Fiscal Year 2010 Guidance
For fiscal year 2010, the Company increased the range of expected organic sales growth by one percent to plus two to four percent. Net sales are expected to be up three to six percent. Foreign exchange is expected to contribute one to two percent to net sales growth. The Company updated its diluted earnings per share guidance to $4.02 to $4.12 and core EPS of $3.47 to $3.59 by increasing the low end of the previous guidance ranges by $0.03/share. Core earnings per share are expected to be in line to up three percent versus year ago.

October - December 2009 Quarter Guidance
For the October - December quarter, the Company expects organic sales growth of two to five percent. Net sales are expected to increase three to seven percent versus the prior year. Foreign exchange is expected to add one to two percent to net sales growth.
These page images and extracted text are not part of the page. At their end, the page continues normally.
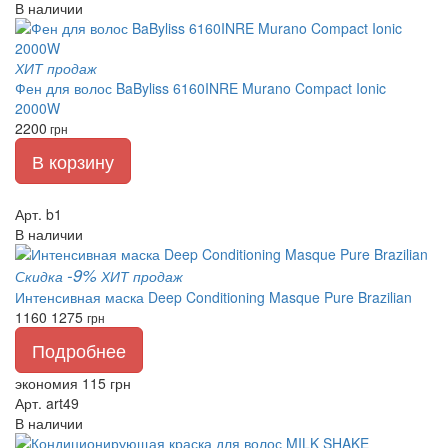
В наличии
ХИТ продаж
Фен для волос BaByliss 6160INRE Murano Compact Ionic
2000W
2200
грн
В корзину
Арт. b1
В наличии
-9%
Скидка
ХИТ продаж
Интенсивная маска Deep Conditioning Masque Pure Brazilian
1160
1275
грн
Подробнее
экономия 115 грн
Арт. art49
В наличии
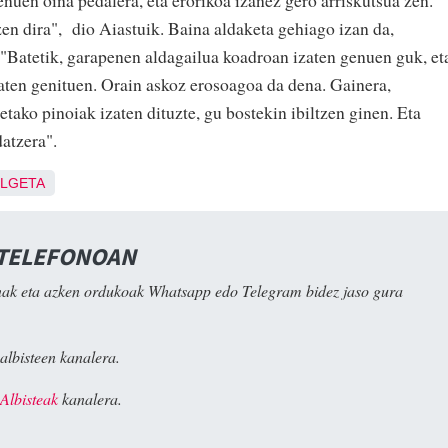
en dira", dio Aiastuik. Baina aldaketa gehiago izan da,
Batetik, garapenen aldagailua koadroan izaten genuen guk, et
aten genituen. Orain askoz erosoagoa da dena. Gainera,
ako pinoiak izaten dituzte, gu bostekin ibiltzen ginen. Eta
la aldatzera".
LGETA
 TELEFONOAN
ak eta azken ordukoak Whatsapp edo Telegram bidez jaso gura
albisteen kanalera.
Albisteak
kanalera.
Diluted earnings per share are expected to be $1.36 to $1.44 including an estimated $0.43 gain on the sale of the global pharmaceuticals business. The final gain amount will be provided in January with the December quarter results. Core earnings per share are expected to be $0.91 to $1.00, an increase of one to 11 percent versus prior year which included very high commodity costs.

Global Pharmaceuticals Business Divestiture
The Company commented that it is on track to complete the sale of its global pharmaceuticals business to Warner Chilcott by the end of October 2009, as previously communicated. The estimated financial impacts of the transaction are unchanged versus prior guidance.